What you will do: Your answer must be the lines from the one containing "list each element" through the last line below, copied exactly, with no pictures.

Information shown:
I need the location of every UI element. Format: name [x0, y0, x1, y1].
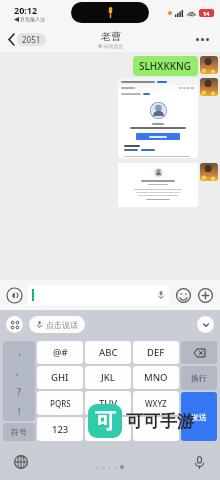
button[interactable]: Hide keyboard [197, 316, 214, 333]
button[interactable]: 点击说话 [29, 316, 85, 333]
staticText: ， [15, 346, 24, 357]
staticText: 可可手游 [126, 411, 194, 432]
button[interactable]: 发送 [181, 392, 217, 441]
other: Dictate [157, 291, 165, 299]
button[interactable]: Contact avatar [200, 163, 218, 181]
staticText: GHI [51, 371, 69, 384]
button[interactable]: 符号 [3, 423, 35, 441]
button[interactable]: Keyboard settings [6, 316, 23, 333]
staticText: DEF [147, 346, 165, 359]
staticText: ? [17, 385, 21, 397]
button[interactable]: ? [3, 381, 35, 401]
button[interactable]: 123 [37, 417, 83, 441]
button[interactable]: TUV [85, 391, 131, 415]
button[interactable]: Voice input [5, 286, 24, 305]
button[interactable]: Voice input [190, 453, 208, 471]
staticText: 。 [15, 366, 24, 377]
button[interactable]: JKL [85, 366, 131, 389]
staticText: PQRS [50, 398, 71, 409]
button[interactable]: Contact avatar [200, 78, 218, 96]
button[interactable]: ， [3, 341, 35, 361]
staticText: 2051 [22, 34, 41, 45]
staticText: 换行 [191, 373, 207, 383]
button[interactable]: 。 [3, 361, 35, 381]
button[interactable]: ! [3, 401, 35, 421]
staticText: TUV [99, 397, 118, 410]
button[interactable]: More options [193, 35, 212, 44]
staticText: 可 [95, 408, 116, 434]
staticText: WXYZ [145, 398, 167, 409]
button[interactable]: More functions [196, 286, 215, 305]
button[interactable]: Image message [118, 78, 198, 158]
staticText: 符号 [11, 427, 27, 437]
staticText: JKL [101, 371, 115, 384]
staticText: 14 [203, 10, 210, 17]
staticText: 豆包输入法 [20, 16, 45, 22]
button[interactable]: Image message [118, 163, 198, 207]
button[interactable]: Contact avatar [200, 56, 218, 74]
staticText: 123 [52, 423, 69, 436]
staticText: @# [53, 346, 68, 359]
button[interactable]: DEF [133, 341, 179, 364]
button[interactable]: WXYZ [133, 391, 179, 415]
staticText: ABC [99, 346, 118, 359]
button[interactable]: 换行 [181, 366, 217, 390]
button[interactable]: Switch language [12, 453, 30, 471]
staticText: SLHXKKNG [139, 59, 192, 73]
staticText: MNO [144, 371, 168, 384]
button[interactable] [85, 417, 131, 441]
button[interactable]: Delete [181, 341, 217, 364]
button[interactable]: GHI [37, 366, 83, 389]
button[interactable]: @# [37, 341, 83, 364]
button[interactable]: PQRS [37, 391, 83, 415]
button[interactable]: SLHXKKNG [133, 56, 198, 76]
button[interactable]: ABC [85, 341, 131, 364]
staticText: 老曹 [101, 30, 121, 43]
staticText: ! [18, 405, 21, 417]
staticText: 未读消息 [103, 43, 123, 49]
button[interactable]: Dictate [28, 285, 169, 305]
staticText: 发送 [191, 412, 207, 422]
button[interactable]: Emoji [174, 286, 193, 305]
button[interactable]: MNO [133, 366, 179, 389]
button[interactable] [133, 417, 179, 441]
staticText: 20:12 [14, 4, 38, 16]
button[interactable]: 2051 [6, 31, 48, 48]
staticText: 点击说话 [46, 320, 78, 330]
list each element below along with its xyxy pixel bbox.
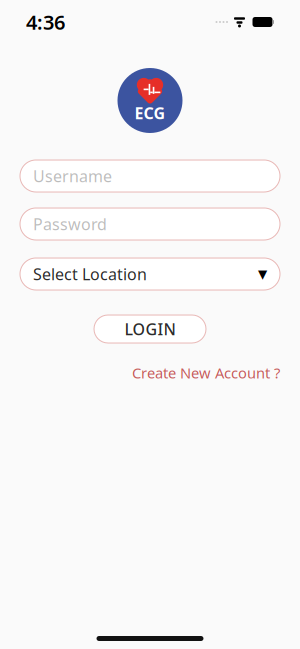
staticText: Create New Account ?	[132, 363, 280, 382]
staticText: ▼	[258, 267, 267, 281]
staticText: 4:36	[26, 9, 65, 35]
button[interactable]: LOGIN	[94, 315, 206, 343]
staticText: Password	[33, 213, 107, 235]
staticText: LOGIN	[124, 318, 176, 340]
staticText: Select Location	[33, 263, 147, 285]
staticText: Username	[33, 165, 112, 187]
staticText: ECG	[134, 102, 166, 124]
button[interactable]: Password	[20, 208, 280, 240]
button[interactable]: Username	[20, 160, 280, 192]
button[interactable]: Create New Account ?	[132, 359, 280, 386]
button[interactable]: Select Location	[20, 258, 280, 290]
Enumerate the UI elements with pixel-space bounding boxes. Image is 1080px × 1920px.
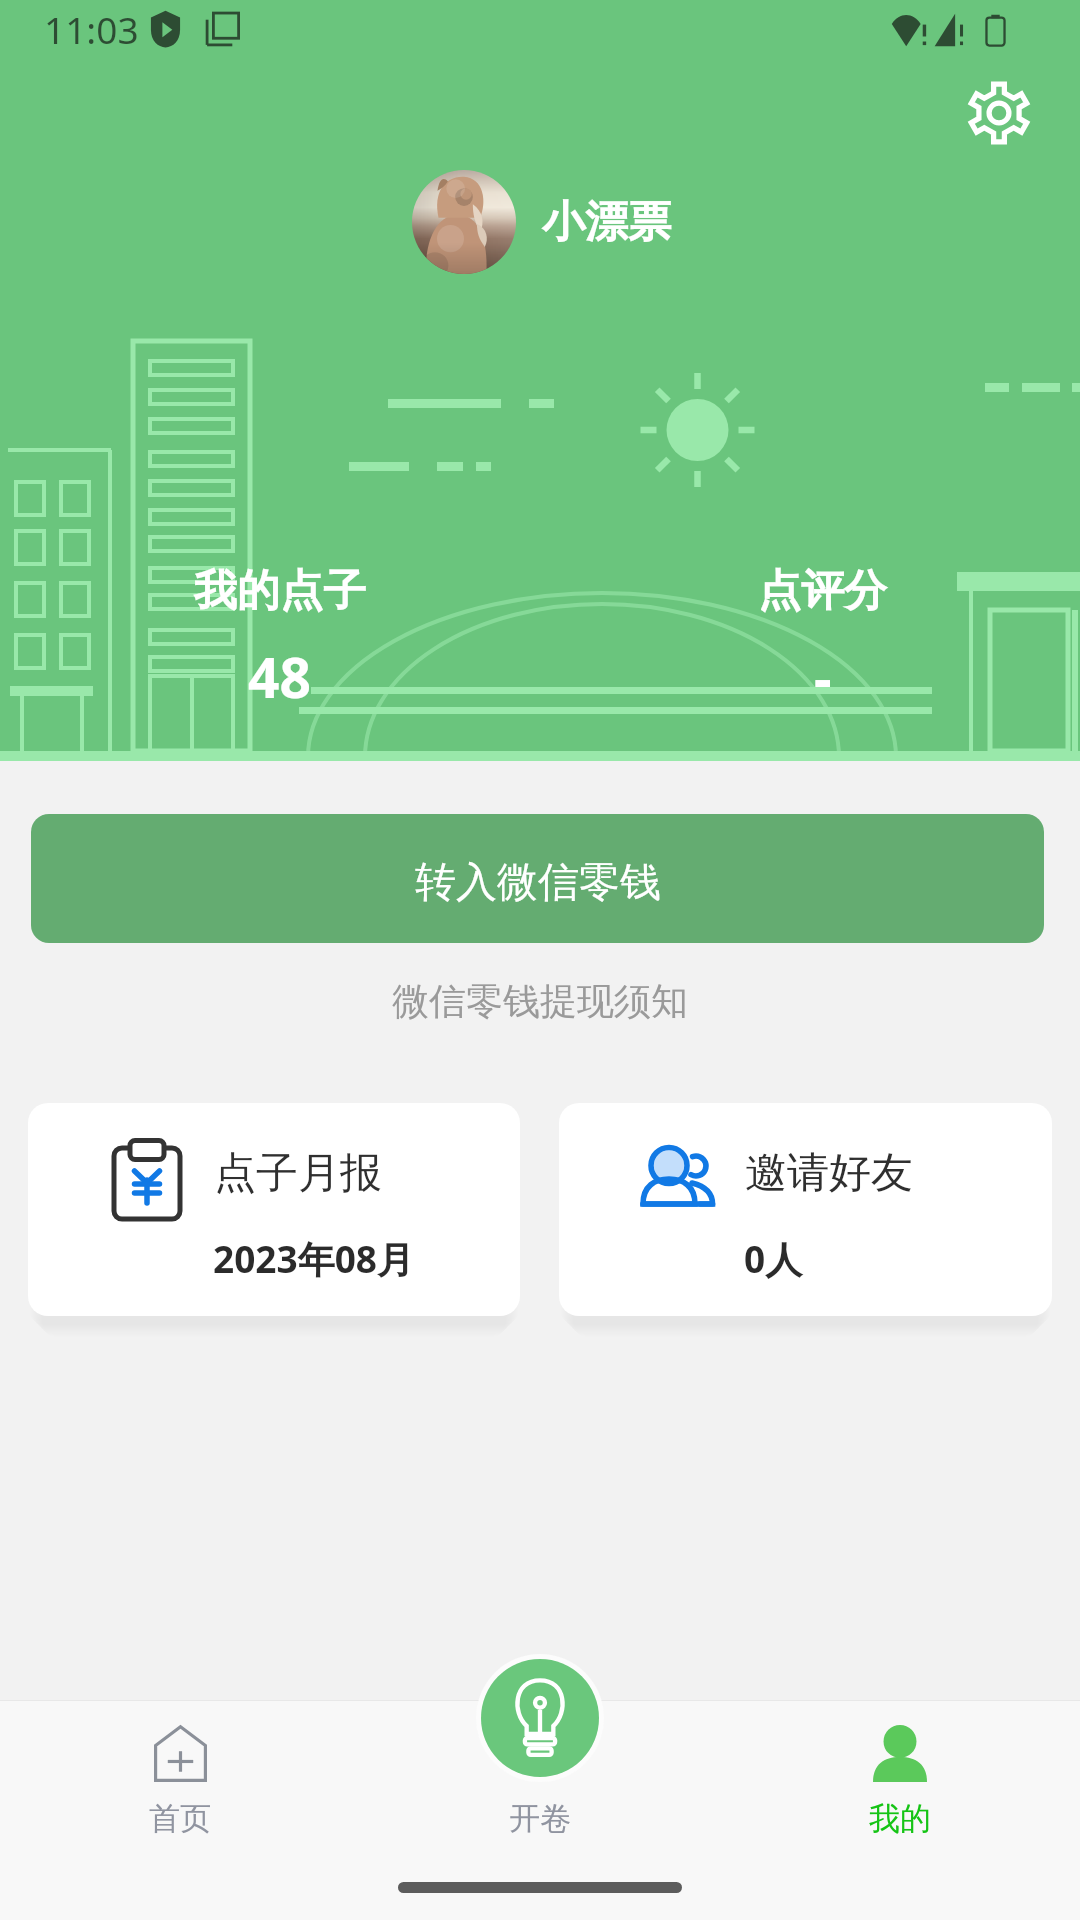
staticText: 0人: [744, 1233, 803, 1284]
button[interactable]: 开卷: [481, 1659, 599, 1777]
button[interactable]: 微信零钱提现须知: [380, 972, 700, 1031]
button[interactable]: 开卷: [360, 1700, 720, 1875]
staticText: 点子月报: [214, 1147, 382, 1200]
button[interactable]: 邀请好友: [559, 1103, 1052, 1316]
button[interactable]: Settings: [962, 76, 1036, 150]
staticText: -: [814, 639, 832, 714]
staticText: 我的: [869, 1799, 931, 1838]
staticText: 11:03: [44, 4, 139, 54]
button[interactable]: 点子月报: [28, 1103, 520, 1316]
staticText: 开卷: [509, 1799, 571, 1838]
staticText: 微信零钱提现须知: [392, 978, 688, 1025]
button[interactable]: 首页: [0, 1700, 360, 1875]
staticText: 首页: [149, 1799, 211, 1838]
staticText: 48: [248, 639, 311, 714]
button[interactable]: 转入微信零钱: [31, 814, 1044, 943]
staticText: 2023年08月: [213, 1233, 414, 1284]
staticText: 邀请好友: [745, 1147, 913, 1200]
staticText: 我的点子: [194, 564, 366, 618]
staticText: 小漂票: [542, 195, 671, 249]
button[interactable]: 我的: [720, 1700, 1080, 1875]
staticText: 点评分: [758, 564, 887, 618]
staticText: 转入微信零钱: [415, 857, 661, 909]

Solved exercise:
list each element below along with its xyxy pixel bbox.
staticText: Create New Account ?	[132, 363, 280, 382]
staticText: ▼	[258, 267, 267, 281]
staticText: 4:36	[26, 9, 65, 35]
button[interactable]: LOGIN	[94, 315, 206, 343]
staticText: Password	[33, 213, 107, 235]
staticText: LOGIN	[124, 318, 176, 340]
staticText: Select Location	[33, 263, 147, 285]
staticText: Username	[33, 165, 112, 187]
staticText: ECG	[134, 102, 166, 124]
button[interactable]: Password	[20, 208, 280, 240]
button[interactable]: Username	[20, 160, 280, 192]
button[interactable]: Create New Account ?	[132, 359, 280, 386]
button[interactable]: Select Location	[20, 258, 280, 290]
Enumerate the UI elements with pixel-space bounding boxes. Image is 1080px × 1920px.
staticText: 0人: [744, 1233, 803, 1284]
button[interactable]: 开卷: [481, 1659, 599, 1777]
button[interactable]: 微信零钱提现须知: [380, 972, 700, 1031]
button[interactable]: 开卷: [360, 1700, 720, 1875]
staticText: 点子月报: [214, 1147, 382, 1200]
button[interactable]: 邀请好友: [559, 1103, 1052, 1316]
button[interactable]: Settings: [962, 76, 1036, 150]
staticText: -: [814, 639, 832, 714]
staticText: 我的: [869, 1799, 931, 1838]
staticText: 11:03: [44, 4, 139, 54]
button[interactable]: 点子月报: [28, 1103, 520, 1316]
staticText: 开卷: [509, 1799, 571, 1838]
staticText: 微信零钱提现须知: [392, 978, 688, 1025]
button[interactable]: 首页: [0, 1700, 360, 1875]
staticText: 首页: [149, 1799, 211, 1838]
staticText: 48: [248, 639, 311, 714]
button[interactable]: 转入微信零钱: [31, 814, 1044, 943]
staticText: 2023年08月: [213, 1233, 414, 1284]
staticText: 邀请好友: [745, 1147, 913, 1200]
staticText: 我的点子: [194, 564, 366, 618]
staticText: 小漂票: [542, 195, 671, 249]
button[interactable]: 我的: [720, 1700, 1080, 1875]
staticText: 点评分: [758, 564, 887, 618]
staticText: 转入微信零钱: [415, 857, 661, 909]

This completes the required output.